Rubio to Introduce Legislation to Ban Travel from Ebola Stricken Nations


See full article here (http://www.breitbart.com/Big-Government/2014/10/20/Rubio-To-Introduce-Legislation-To-Ban-Travel-From-Ebola-Stricken-Nations)

Sen. Marco Rubio (R-FL) plans to introduce a bill that he says would ban visa issuance to people from Ebola-stricken nations in West Africa.

“While Ebola’s deadly reach has proven to be a complex and unique international challenge, the many uncertainties surrounding this virus continue to threaten U.S. national security,” Rubio said in a statement announcing the legislation. “Our biggest priority is ensuring that sufficient safeguards are in place to limit the spread of Ebola, contain it at the source, and protect Americans.”

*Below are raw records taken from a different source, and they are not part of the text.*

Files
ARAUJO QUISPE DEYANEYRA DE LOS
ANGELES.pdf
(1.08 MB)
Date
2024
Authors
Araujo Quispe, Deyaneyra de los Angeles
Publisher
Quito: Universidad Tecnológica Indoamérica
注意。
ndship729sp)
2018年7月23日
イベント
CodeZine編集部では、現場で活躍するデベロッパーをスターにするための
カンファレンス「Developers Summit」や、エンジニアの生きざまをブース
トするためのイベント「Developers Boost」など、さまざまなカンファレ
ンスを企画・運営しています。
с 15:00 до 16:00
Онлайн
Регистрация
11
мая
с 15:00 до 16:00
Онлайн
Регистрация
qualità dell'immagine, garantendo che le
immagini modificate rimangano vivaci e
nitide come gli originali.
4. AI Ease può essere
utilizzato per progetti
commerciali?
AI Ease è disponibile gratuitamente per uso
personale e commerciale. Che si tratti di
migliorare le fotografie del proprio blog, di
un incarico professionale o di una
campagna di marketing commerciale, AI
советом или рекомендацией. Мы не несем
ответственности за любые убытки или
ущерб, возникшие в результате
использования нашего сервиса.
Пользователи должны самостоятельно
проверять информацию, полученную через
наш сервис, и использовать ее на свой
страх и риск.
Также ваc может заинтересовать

Rubio added that “common sense restrictions on travel” from Ebola-stricken nations are a must at this time:

We must take any and all necessary precautions to contain this virus – and common sense restrictions on travel from countries now confronting this epidemic is an important step. The most effective way to combat this deadly virus is to address it at its source. This ban on issuance of visas does not mean we will be completely cutting off the affected countries from the outside world. We must continue to increase our assistance to those countries as they struggle to contain this outbreak. That is, ultimately, the only way we will be able to stop this outbreak and keep Americans safe from this horrible disease.

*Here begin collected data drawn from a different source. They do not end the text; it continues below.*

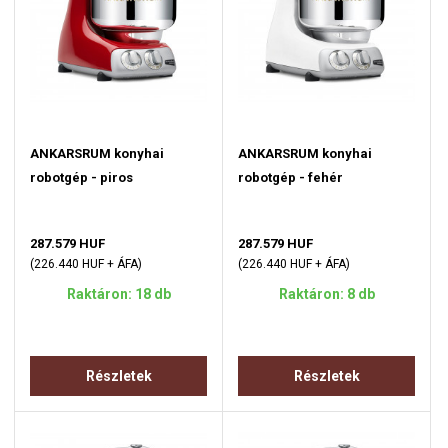
ANKARSRUM konyhai
ANKARSRUM konyhai
robotgép - piros
robotgép - fehér
287.579 HUF
287.579 HUF
(226.440 HUF + ÁFA)
(226.440 HUF + ÁFA)
Raktáron: 18 db
Raktáron: 8 db
Részletek
Részletek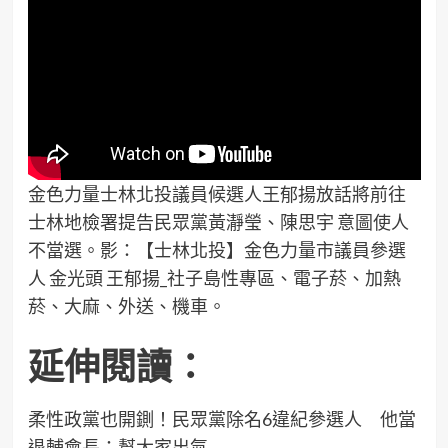
金色力量士林北投議員候選人王郁揚放話將前往
士林地檢署提告民眾黨黃瀞瑩、陳思宇 意圖使人
不當選。影：【士林北投】金色力量市議員參選
人 金光頭 王郁揚_社子島性專區、電子菸、加熱
菸、大麻、外送、機車。
延伸閱讀：
柔性政黨也開鍘！民眾黨除名6違紀參選人 他當
退輔會長：幫大家出氣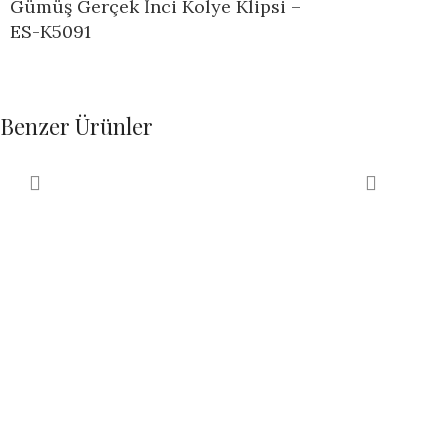
Gümüş Gerçek İnci Kolye Klipsi –
ES-K5091
Benzer Ürünler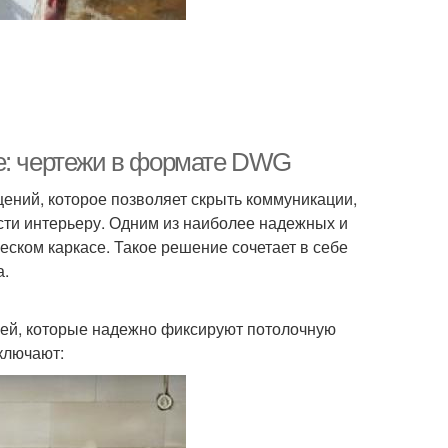
се: чертежи в формате DWG
ений, которое позволяет скрыть коммуникации,
сти интерьеру. Одним из наиболее надежных и
ском каркасе. Такое решение сочетает в себе
а.
лей, которые надежно фиксируют потолочную
ключают: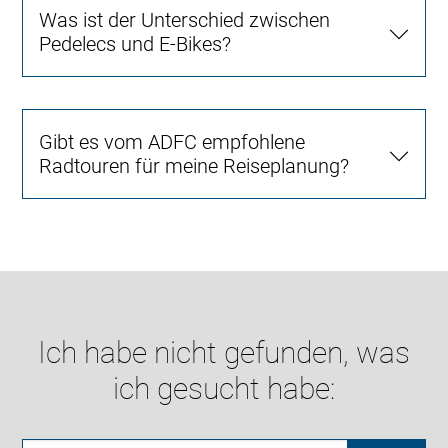
Was ist der Unterschied zwischen
Pedelecs und E-Bikes?
Gibt es vom ADFC empfohlene
Radtouren für meine Reiseplanung?
Ich habe nicht gefunden, was
ich gesucht habe: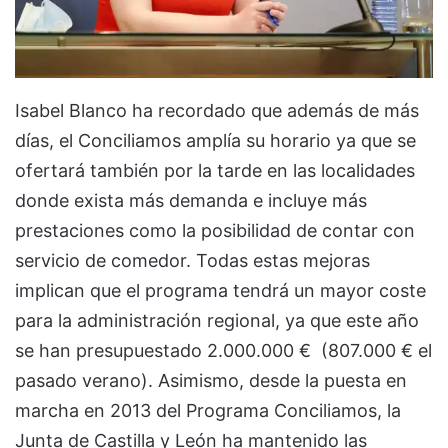
Isabel Blanco ha recordado que además de más
días, el Conciliamos amplía su horario ya que se
ofertará también por la tarde en las localidades
donde exista más demanda e incluye más
prestaciones como la posibilidad de contar con
servicio de comedor. Todas estas mejoras
implican que el programa tendrá un mayor coste
para la administración regional, ya que este año
se han presupuestado 2.000.000 € (807.000 € el
pasado verano). Asimismo, desde la puesta en
marcha en 2013 del Programa Conciliamos, la
Junta de Castilla y León ha mantenido las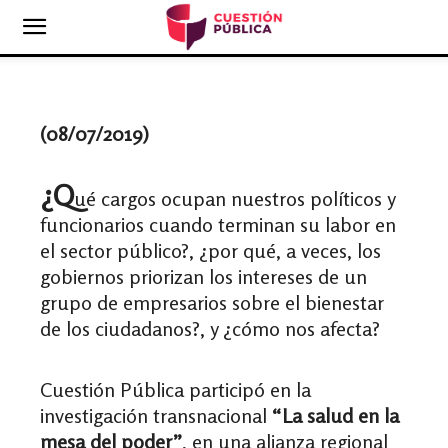
(08/07/2019)
¿Q
ué cargos ocupan nuestros políticos y
funcionarios cuando terminan su labor en
el sector público?, ¿por qué, a veces, los
gobiernos priorizan los intereses de un
grupo de empresarios sobre el bienestar
de los ciudadanos?, y ¿cómo nos afecta?
Cuestión Pública participó en la
investigación transnacional
“La salud en la
mesa del poder”
, en una alianza regional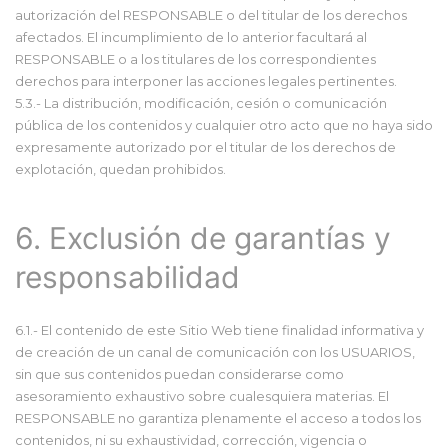
autorización del RESPONSABLE o del titular de los derechos
afectados. El incumplimiento de lo anterior facultará al
RESPONSABLE o a los titulares de los correspondientes
derechos para interponer las acciones legales pertinentes.
5.3.- La distribución, modificación, cesión o comunicación
pública de los contenidos y cualquier otro acto que no haya sido
expresamente autorizado por el titular de los derechos de
explotación, quedan prohibidos.
6. Exclusión de garantías y
responsabilidad
6.1.- El contenido de este Sitio Web tiene finalidad informativa y
de creación de un canal de comunicación con los USUARIOS,
sin que sus contenidos puedan considerarse como
asesoramiento exhaustivo sobre cualesquiera materias. El
RESPONSABLE no garantiza plenamente el acceso a todos los
contenidos, ni su exhaustividad, corrección, vigencia o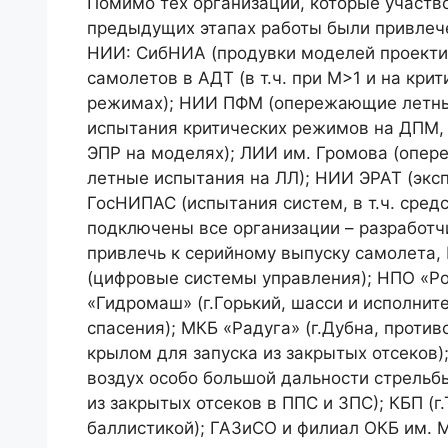
Помимо тех организаций, которые участв
предыдущих этапах работы были привле
НИИ: СибНИА (продувки моделей проект
самолетов в АДТ (в т.ч. при M>1 и на кри
режимах); НИИ ПФМ (опережающие летн
испытания критических режимов на ДПМ,
ЭПР на моделях); ЛИИ им. Громова (опе
летные испытания на ЛЛ); НИИ ЭРАТ (экс
ГосНИПАС (испытания систем, в т.ч. сред
подключены все организации – разработч
привлечь к серийному выпуску самолета,
(цифровые системы управления); НПО «Ро
«Гидромаш» (г.Горький, шасси и исполни
спасения); МКБ «Радуга» (г.Дубна, прот
крылом для запуска из закрытых отсеков)
воздух особо большой дальности стрельб
из закрытых отсеков в ППС и ЗПС); КБП (г
баллистикой); ГАЗиСО и филиал ОКБ им. М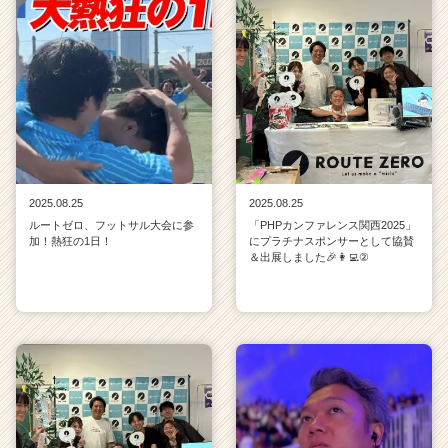
2025.08.25
2025.08.25
ルートゼロ、フットサル大会に参
「PHPカンファレンス関西2025」
加！熱狂の1日！
にプラチナスポンサーとして協賛
＆出展しました🎉👩‍💻②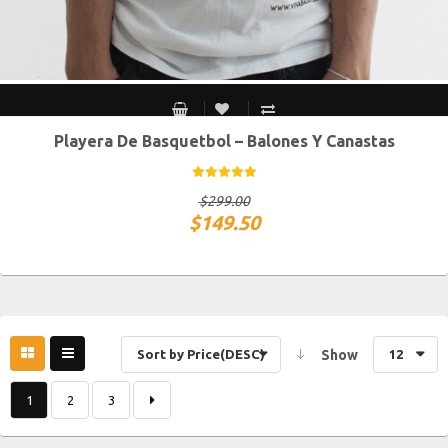
Playera De Basquetbol – Balones Y Canastas
S MEX / XS USA
M MEX / S USA
G MEX / M USA
XG MEX / G USA
$
299.00
$
149.50
Sort by Price(DESC)
Show
12
1
2
3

The effort comes as Rubio continues to rehabilitate his image on immigration after spending the first half of 2013 pushing the “Gang of Eight” immigration bill through the Senate. After Rubio saw a dive in the polls because of the effort to push amnesty, he worked to kill his own bill’s chances in the House by coming out against a conference committee strategy House GOP leadership was considering using to pass it through that chamber—and now he doesn’t support comprehensive immigration reform and only supports piecemeal immigration reform.

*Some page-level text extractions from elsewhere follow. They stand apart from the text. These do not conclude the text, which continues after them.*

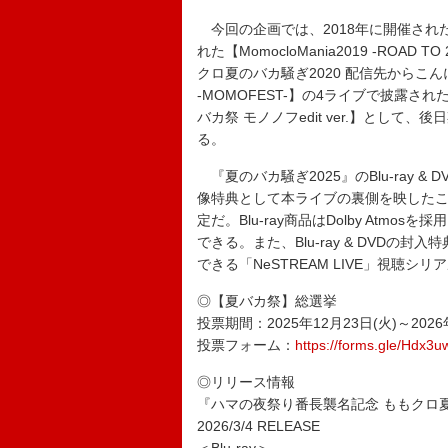
今回の企画では、2018年に開催された【Momo
れた【MomocloMania2019 -ROA
クロ夏のバカ騒ぎ2020 配信先からこん
-MOMOFEST-】の4ライブで披露さ
バカ祭 モノノフedit ver.】とし
る。
『夏のバカ騒ぎ2025』のBlu-ray &
像特典として本ライブの裏側を映した
定だ。Blu-ray商品はDolby At
できる。また、Blu-ray & DVD
できる「NeSTREAM LIVE」視聴シ
◎【夏バカ祭】総選挙
投票期間：2025年12月23日(火)～2026年
投票フォーム：
https://forms.gle/Hdx3
◎リリース情報
『ハマの夜祭り番長襲名記念 ももクロ夏の
2026/3/4 RELEASE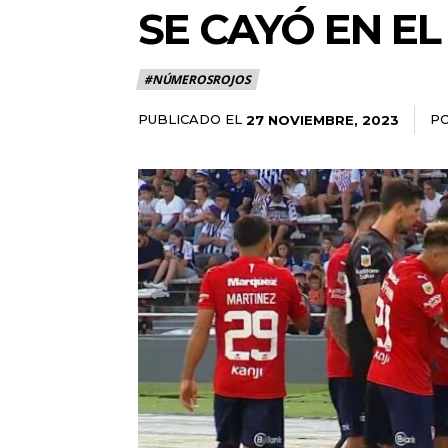
SE CAYÓ EN EL
#NÚMEROSROJOS
PUBLICADO EL
P
27 NOVIEMBRE, 2023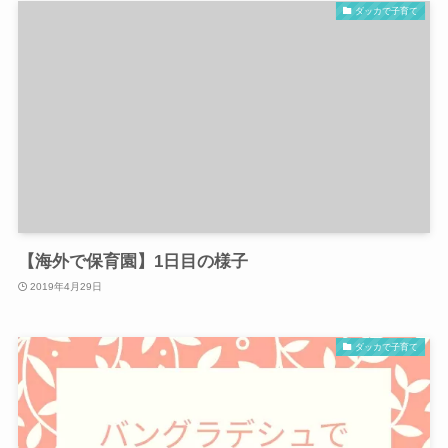
ダッカで子育て
【海外で保育園】1日目の様子
2019年4月29日
ダッカで子育て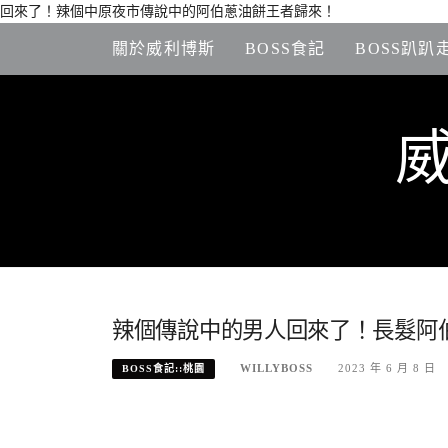
回來了！辣個中原夜市傳說中的阿伯蔥油餅王者歸來！
Skip
關於威利博斯
BOSS食記
BOSS趴趴
to
content
辣個傳說中的男人回來了！長髮阿伯
WILLYBOSS
2023 年 6 月 8 日
BOSS食記::桃園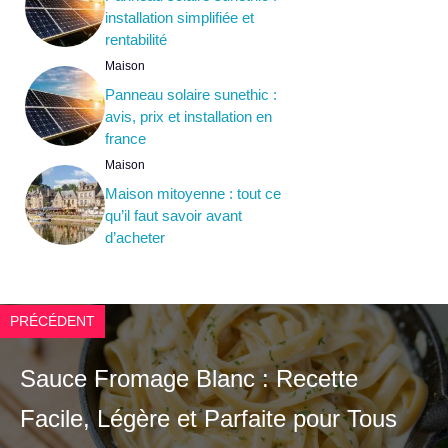
installation simplifiée et
rentabilité
Maison
Panneau solaire sunethic :
avis, prix et installation en
france
Maison
Maison mitoyenne : tout ce
qu’il faut savoir avant
d’acheter
PRÉCÉDENT
Sauce Fromage Blanc : Recette
Facile, Légère et Parfaite pour Tous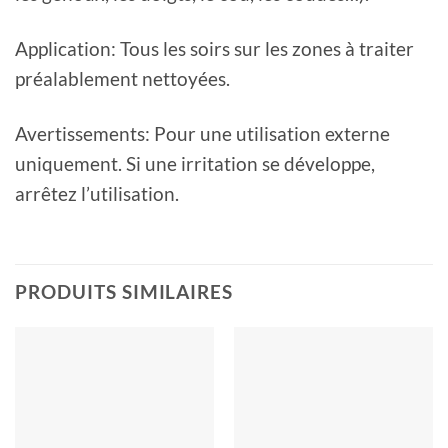
Application: Tous les soirs sur les zones à traiter
préalablement nettoyées.
Avertissements: Pour une utilisation externe
uniquement. Si une irritation se développe,
arrêtez l’utilisation.
PRODUITS SIMILAIRES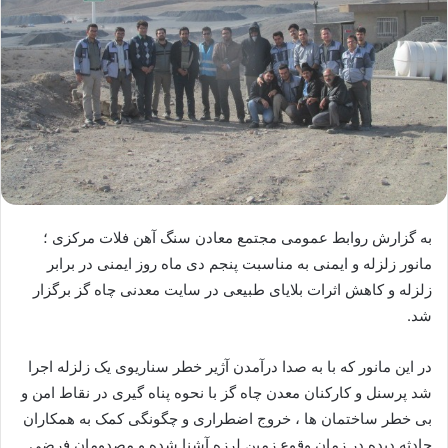
به گزارش روابط عمومی مجتمع معادن سنگ آهن فلات مرکزی ؛
مانور زلزله و ایمنی به مناسبت پنجم دی ماه روز ایمنی در برابر
زلزله و کاهش اثرات بلایای طبیعی در سایت معدنی چاه گز برگزار
شد.
در این مانور که با به صدا درآمدن آژیر خطر سناریوی یک زلزله اجرا
شد پرسنل و کارکنان معدن چاه گز با نحوه پناه گیری در نقاط امن و
بی خطر ساختمان ها ، خروج اضطراری و چگونگی کمک به همکاران
حادثه دیده در زمان وقوع زمین لرزه آشنا شده و مصدومان فرضی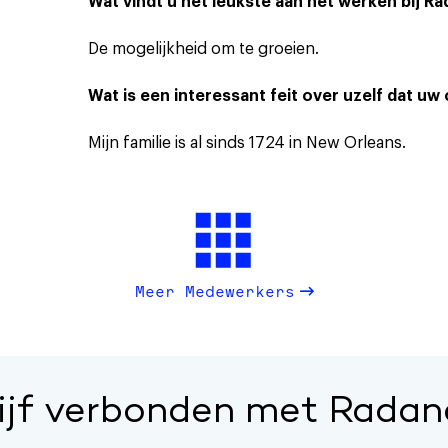
Wat vindt u het leukste aan het werken bij R
De mogelijkheid om te groeien.
Wat is een interessant feit over uzelf dat uw 
Mijn familie is al sinds 1724 in New Orleans.
Meer Medewerkers
lijf verbonden met Radan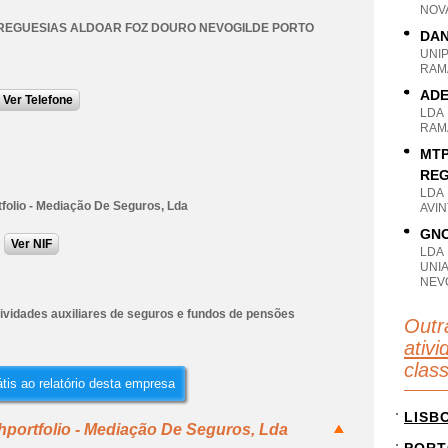
NOVA
REGUESIAS ALDOAR FOZ DOURO NEVOGILDE PORTO
DAN
UNI
RAM
ADE
Ver Telefone
LDA
RAM
MTP
REG
LDA
folio - Mediação De Seguros, Lda
AVIN
GNO
Ver NIF
LDA
UNI
NEV
tividades auxiliares de seguros e fundos de pensões
Outr
ativi
clas
tis ao relatório desta empresa
LISB
hportfolio - Mediação De Seguros, Lda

While the text of the bill isn’t publicly available yet, if it contains what Rubio says it contains—and doesn’t have any extra add-ons that are unpopular—the Ebola travel ban bill could help Rubio regain some support from the populist right that he lost in the 2013 amnesty debate.

Rubio’s office said the senator plans to introduce the bill when the Senate returns next month.

The bill also offers a major opportunity for Republicans challenging Democrats for U.S. Senate seats on the campaign trail this year in the final weeks before the crucial 2014 midterm elections on Nov. 4. In New Hampshire, former Sen. Scott Brown has called for a travel ban from Ebola-stricken nations—actually going as far as writing incumbent Democratic Sen. Jeanne Shaheen (D-NH) a personal letter asking her to back such a ban too. Brown wrote to Shaheen this weekend:

I believe that one way to prevent and contain this disease is by enacting a travel ban to and from West African countries that are infected with this virus, and imposing an embargo on the issuance of visas to people in countries where the virus is prevalent,” Brown wrote to Shaheen this weekend. “This step goes beyond partisan politics, as there is a growing and bipartisan coalition of lawmakers in Congress in favor of it. So far, more than 70 members of Congress on both sides of the aisle have come out in favor of a temporary travel ban. Travel bans have proved successful in stopping Ebola in West African countries that are much closer to the disease outbreak than we are here in the United States. A travel ban such as the one I've described would prevent more people coming here like Thomas Eric Duncan, who arrived from Liberia with Ebola and transmitted it to two nurses in Texas before dying.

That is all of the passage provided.